Instructions to follow: Once the line containing "évoqué qu'elles soient détournées. J'ai" is found, please set it down along with each following line, exactly, to the end of the material.

##########

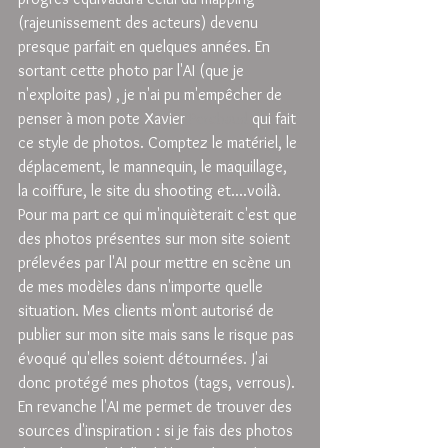
(rajeunissement des acteurs) devenu 
presque parfait en quelques années. En 
sortant cette photo par l'AI (que je 
n'exploite pas) , je n'ai pu m'empêcher de 
penser à mon pote Xavier 
Perchaud 
qui fait 
ce style de photos. Comptez le matériel, le 
déplacement, le mannequin, le maquillage, 
la coiffure, le site du shooting et....voilà.
Pour ma part ce qui m'inquièterait c'est que 
des photos présentes sur mon site soient 
prélevées par l'AI pour mettre en scène un 
de mes modèles dans n'importe quelle 
situation. Mes clients m'ont autorisé de 
publier sur mon site mais sans le risque pas 
évoqué qu'elles soient détournées. J'ai 
donc protégé mes photos (tags, verrous).
En revanche l'AI me permet de trouver des 
sources d'inspiration : si je fais des photos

##########

Written response:
évoqué qu'elles soient détournées. J'ai 
donc protégé mes photos (tags, verrous).
En revanche l'AI me permet de trouver des 
sources d'inspiration : si je fais des photos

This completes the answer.